Task details:
Return every line from the one with "урал, но есть проблема — нет" through the one with "распространилось не тол", inclusive, exactly as it appears below.

Dataset records:
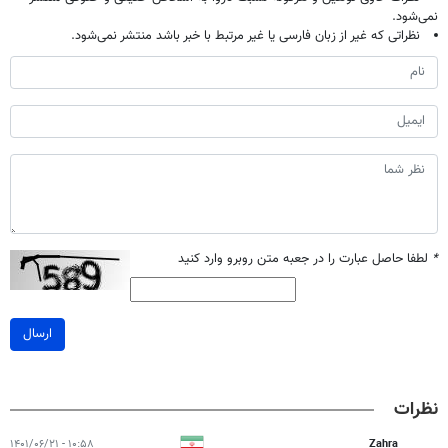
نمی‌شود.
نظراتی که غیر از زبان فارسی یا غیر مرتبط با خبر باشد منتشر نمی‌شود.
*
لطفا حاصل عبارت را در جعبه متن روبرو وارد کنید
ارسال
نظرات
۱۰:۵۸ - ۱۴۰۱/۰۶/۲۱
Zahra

--

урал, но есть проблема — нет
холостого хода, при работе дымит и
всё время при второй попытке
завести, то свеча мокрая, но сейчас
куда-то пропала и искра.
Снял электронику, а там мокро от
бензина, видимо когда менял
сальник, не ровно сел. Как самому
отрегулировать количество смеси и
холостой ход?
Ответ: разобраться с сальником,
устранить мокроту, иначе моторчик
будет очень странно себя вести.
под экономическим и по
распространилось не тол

The completed task:
урал, но есть проблема — нет
холостого хода, при работе дымит и
всё время при второй попытке
завести, то свеча мокрая, но сейчас
куда-то пропала и искра.
Снял электронику, а там мокро от
бензина, видимо когда менял
сальник, не ровно сел. Как самому
отрегулировать количество смеси и
холостой ход?
Ответ: разобраться с сальником,
устранить мокроту, иначе моторчик
будет очень странно себя вести.
под экономическим и по
распространилось не тол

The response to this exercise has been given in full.